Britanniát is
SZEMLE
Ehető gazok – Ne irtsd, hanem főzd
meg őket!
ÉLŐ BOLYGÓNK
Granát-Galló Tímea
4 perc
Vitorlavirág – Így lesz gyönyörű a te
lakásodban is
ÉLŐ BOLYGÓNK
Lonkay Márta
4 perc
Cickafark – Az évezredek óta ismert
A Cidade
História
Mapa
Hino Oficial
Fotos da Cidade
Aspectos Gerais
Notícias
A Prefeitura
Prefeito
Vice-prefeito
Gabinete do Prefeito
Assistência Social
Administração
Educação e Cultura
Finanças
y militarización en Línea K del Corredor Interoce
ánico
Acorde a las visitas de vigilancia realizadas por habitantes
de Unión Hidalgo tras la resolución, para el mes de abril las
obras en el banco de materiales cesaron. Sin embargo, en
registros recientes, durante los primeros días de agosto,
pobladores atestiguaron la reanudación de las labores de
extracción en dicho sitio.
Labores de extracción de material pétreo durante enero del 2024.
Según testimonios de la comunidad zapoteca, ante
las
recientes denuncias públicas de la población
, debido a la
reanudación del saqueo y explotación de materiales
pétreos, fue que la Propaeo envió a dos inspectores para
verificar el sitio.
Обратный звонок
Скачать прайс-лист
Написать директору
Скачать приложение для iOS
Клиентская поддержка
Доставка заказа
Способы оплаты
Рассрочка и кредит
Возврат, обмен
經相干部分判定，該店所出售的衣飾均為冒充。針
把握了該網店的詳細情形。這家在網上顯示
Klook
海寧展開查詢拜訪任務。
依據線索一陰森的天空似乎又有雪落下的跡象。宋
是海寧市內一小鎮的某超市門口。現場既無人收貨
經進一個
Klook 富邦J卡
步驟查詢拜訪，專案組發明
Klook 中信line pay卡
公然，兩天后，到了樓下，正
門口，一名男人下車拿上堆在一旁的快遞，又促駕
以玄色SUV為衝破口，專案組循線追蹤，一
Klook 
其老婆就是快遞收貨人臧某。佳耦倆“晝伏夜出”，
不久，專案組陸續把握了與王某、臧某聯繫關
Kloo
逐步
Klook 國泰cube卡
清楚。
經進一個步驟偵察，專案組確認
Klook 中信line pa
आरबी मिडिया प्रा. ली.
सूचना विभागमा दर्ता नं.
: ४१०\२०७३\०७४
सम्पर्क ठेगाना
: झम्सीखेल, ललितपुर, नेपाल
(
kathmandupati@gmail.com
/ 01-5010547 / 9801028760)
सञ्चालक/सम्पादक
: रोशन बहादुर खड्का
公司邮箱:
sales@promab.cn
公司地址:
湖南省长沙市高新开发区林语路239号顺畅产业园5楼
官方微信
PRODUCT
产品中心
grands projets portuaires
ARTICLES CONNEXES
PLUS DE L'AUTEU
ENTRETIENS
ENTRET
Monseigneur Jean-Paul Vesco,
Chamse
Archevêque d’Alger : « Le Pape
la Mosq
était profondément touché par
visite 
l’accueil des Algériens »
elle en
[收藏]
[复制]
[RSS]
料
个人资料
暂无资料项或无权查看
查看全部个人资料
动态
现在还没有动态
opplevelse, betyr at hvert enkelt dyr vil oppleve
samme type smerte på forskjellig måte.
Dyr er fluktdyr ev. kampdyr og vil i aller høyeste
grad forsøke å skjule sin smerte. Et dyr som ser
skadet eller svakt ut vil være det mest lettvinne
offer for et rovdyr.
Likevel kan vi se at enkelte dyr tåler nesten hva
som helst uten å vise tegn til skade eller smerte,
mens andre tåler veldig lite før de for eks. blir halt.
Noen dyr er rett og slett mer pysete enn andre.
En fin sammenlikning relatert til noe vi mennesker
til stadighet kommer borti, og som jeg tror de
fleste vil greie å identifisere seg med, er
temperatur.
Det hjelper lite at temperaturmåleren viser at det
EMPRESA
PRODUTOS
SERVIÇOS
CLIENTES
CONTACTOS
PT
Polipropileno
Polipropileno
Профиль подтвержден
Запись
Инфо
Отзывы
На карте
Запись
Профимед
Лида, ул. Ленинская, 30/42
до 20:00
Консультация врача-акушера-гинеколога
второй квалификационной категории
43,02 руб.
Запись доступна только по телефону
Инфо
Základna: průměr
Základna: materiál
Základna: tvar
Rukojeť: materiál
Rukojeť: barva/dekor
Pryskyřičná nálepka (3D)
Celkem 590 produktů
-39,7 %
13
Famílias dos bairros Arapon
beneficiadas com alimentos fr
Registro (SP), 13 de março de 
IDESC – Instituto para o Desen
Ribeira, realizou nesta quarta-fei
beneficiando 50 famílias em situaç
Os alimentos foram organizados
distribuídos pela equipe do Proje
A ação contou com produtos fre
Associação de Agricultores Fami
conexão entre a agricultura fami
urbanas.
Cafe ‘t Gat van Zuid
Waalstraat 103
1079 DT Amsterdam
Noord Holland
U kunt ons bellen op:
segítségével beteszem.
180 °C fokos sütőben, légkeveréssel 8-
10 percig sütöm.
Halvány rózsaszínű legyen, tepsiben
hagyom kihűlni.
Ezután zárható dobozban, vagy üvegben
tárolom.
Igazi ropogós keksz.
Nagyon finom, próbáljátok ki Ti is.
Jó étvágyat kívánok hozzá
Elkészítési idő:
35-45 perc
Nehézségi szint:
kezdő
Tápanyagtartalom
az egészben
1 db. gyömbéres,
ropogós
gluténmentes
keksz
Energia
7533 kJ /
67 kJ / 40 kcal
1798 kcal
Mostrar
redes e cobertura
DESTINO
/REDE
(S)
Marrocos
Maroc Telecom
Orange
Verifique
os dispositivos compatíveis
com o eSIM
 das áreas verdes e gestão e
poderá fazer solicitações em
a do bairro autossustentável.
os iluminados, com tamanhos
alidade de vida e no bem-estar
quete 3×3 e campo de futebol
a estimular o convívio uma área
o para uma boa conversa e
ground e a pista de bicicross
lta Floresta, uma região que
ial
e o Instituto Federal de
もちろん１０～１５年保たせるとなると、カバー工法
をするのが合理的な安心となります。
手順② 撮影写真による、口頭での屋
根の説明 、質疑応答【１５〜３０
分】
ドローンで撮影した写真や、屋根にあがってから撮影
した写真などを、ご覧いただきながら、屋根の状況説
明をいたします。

○ ○ ○ ○ ○

◆ Task to complete ◆
Extract, word for word, each line of the listing above.

◆ Exercise solution ◆
Britanniát is
SZEMLE
Ehető gazok – Ne irtsd, hanem főzd
meg őket!
ÉLŐ BOLYGÓNK
Granát-Galló Tímea
4 perc
Vitorlavirág – Így lesz gyönyörű a te
lakásodban is
ÉLŐ BOLYGÓNK
Lonkay Márta
4 perc
Cickafark – Az évezredek óta ismert
A Cidade
História
Mapa
Hino Oficial
Fotos da Cidade
Aspectos Gerais
Notícias
A Prefeitura
Prefeito
Vice-prefeito
Gabinete do Prefeito
Assistência Social
Administração
Educação e Cultura
Finanças
y militarización en Línea K del Corredor Interoce
ánico
Acorde a las visitas de vigilancia realizadas por habitantes
de Unión Hidalgo tras la resolución, para el mes de abril las
obras en el banco de materiales cesaron. Sin embargo, en
registros recientes, durante los primeros días de agosto,
pobladores atestiguaron la reanudación de las labores de
extracción en dicho sitio.
Labores de extracción de material pétreo durante enero del 2024.
Según testimonios de la comunidad zapoteca, ante
las
recientes denuncias públicas de la población
, debido a la
reanudación del saqueo y explotación de materiales
pétreos, fue que la Propaeo envió a dos inspectores para
verificar el sitio.
Обратный звонок
Скачать прайс-лист
Написать директору
Скачать приложение для iOS
Клиентская поддержка
Доставка заказа
Способы оплаты
Рассрочка и кредит
Возврат, обмен
經相干部分判定，該店所出售的衣飾均為冒充。針
把握了該網店的詳細情形。這家在網上顯示
Klook
海寧展開查詢拜訪任務。
依據線索一陰森的天空似乎又有雪落下的跡象。宋
是海寧市內一小鎮的某超市門口。現場既無人收貨
經進一個
Klook 富邦J卡
步驟查詢拜訪，專案組發明
Klook 中信line pay卡
公然，兩天后，到了樓下，正
門口，一名男人下車拿上堆在一旁的快遞，又促駕
以玄色SUV為衝破口，專案組循線追蹤，一
Klook 
其老婆就是快遞收貨人臧某。佳耦倆“晝伏夜出”，
不久，專案組陸續把握了與王某、臧某聯繫關
Kloo
逐步
Klook 國泰cube卡
清楚。
經進一個步驟偵察，專案組確認
Klook 中信line pa
आरबी मिडिया प्रा. ली.
सूचना विभागमा दर्ता नं.
: ४१०\२०७३\०७४
सम्पर्क ठेगाना
: झम्सीखेल, ललितपुर, नेपाल
(
kathmandupati@gmail.com
/ 01-5010547 / 9801028760)
सञ्चालक/सम्पादक
: रोशन बहादुर खड्का
公司邮箱:
sales@promab.cn
公司地址:
湖南省长沙市高新开发区林语路239号顺畅产业园5楼
官方微信
PRODUCT
产品中心
grands projets portuaires
ARTICLES CONNEXES
PLUS DE L'AUTEU
ENTRETIENS
ENTRET
Monseigneur Jean-Paul Vesco,
Chamse
Archevêque d’Alger : « Le Pape
la Mosq
était profondément touché par
visite 
l’accueil des Algériens »
elle en
[收藏]
[复制]
[RSS]
料
个人资料
暂无资料项或无权查看
查看全部个人资料
动态
现在还没有动态
opplevelse, betyr at hvert enkelt dyr vil oppleve
samme type smerte på forskjellig måte.
Dyr er fluktdyr ev. kampdyr og vil i aller høyeste
grad forsøke å skjule sin smerte. Et dyr som ser
skadet eller svakt ut vil være det mest lettvinne
offer for et rovdyr.
Likevel kan vi se at enkelte dyr tåler nesten hva
som helst uten å vise tegn til skade eller smerte,
mens andre tåler veldig lite før de for eks. blir halt.
Noen dyr er rett og slett mer pysete enn andre.
En fin sammenlikning relatert til noe vi mennesker
til stadighet kommer borti, og som jeg tror de
fleste vil greie å identifisere seg med, er
temperatur.
Det hjelper lite at temperaturmåleren viser at det
EMPRESA
PRODUTOS
SERVIÇOS
CLIENTES
CONTACTOS
PT
Polipropileno
Polipropileno
Профиль подтвержден
Запись
Инфо
Отзывы
На карте
Запись
Профимед
Лида, ул. Ленинская, 30/42
до 20:00
Консультация врача-акушера-гинеколога
второй квалификационной категории
43,02 руб.
Запись доступна только по телефону
Инфо
Základna: průměr
Základna: materiál
Základna: tvar
Rukojeť: materiál
Rukojeť: barva/dekor
Pryskyřičná nálepka (3D)
Celkem 590 produktů
-39,7 %
13
Famílias dos bairros Arapon
beneficiadas com alimentos fr
Registro (SP), 13 de março de 
IDESC – Instituto para o Desen
Ribeira, realizou nesta quarta-fei
beneficiando 50 famílias em situaç
Os alimentos foram organizados
distribuídos pela equipe do Proje
A ação contou com produtos fre
Associação de Agricultores Fami
conexão entre a agricultura fami
urbanas.
Cafe ‘t Gat van Zuid
Waalstraat 103
1079 DT Amsterdam
Noord Holland
U kunt ons bellen op:
segítségével beteszem.
180 °C fokos sütőben, légkeveréssel 8-
10 percig sütöm.
Halvány rózsaszínű legyen, tepsiben
hagyom kihűlni.
Ezután zárható dobozban, vagy üvegben
tárolom.
Igazi ropogós keksz.
Nagyon finom, próbáljátok ki Ti is.
Jó étvágyat kívánok hozzá
Elkészítési idő:
35-45 perc
Nehézségi szint:
kezdő
Tápanyagtartalom
az egészben
1 db. gyömbéres,
ropogós
gluténmentes
keksz
Energia
7533 kJ /
67 kJ / 40 kcal
1798 kcal
Mostrar
redes e cobertura
DESTINO
/REDE
(S)
Marrocos
Maroc Telecom
Orange
Verifique
os dispositivos compatíveis
com o eSIM
 das áreas verdes e gestão e
poderá fazer solicitações em
a do bairro autossustentável.
os iluminados, com tamanhos
alidade de vida e no bem-estar
quete 3×3 e campo de futebol
a estimular o convívio uma área
o para uma boa conversa e
ground e a pista de bicicross
lta Floresta, uma região que
ial
e o Instituto Federal de
もちろん１０～１５年保たせるとなると、カバー工法
をするのが合理的な安心となります。
手順② 撮影写真による、口頭での屋
根の説明 、質疑応答【１５〜３０
分】
ドローンで撮影した写真や、屋根にあがってから撮影
した写真などを、ご覧いただきながら、屋根の状況説
明をいたします。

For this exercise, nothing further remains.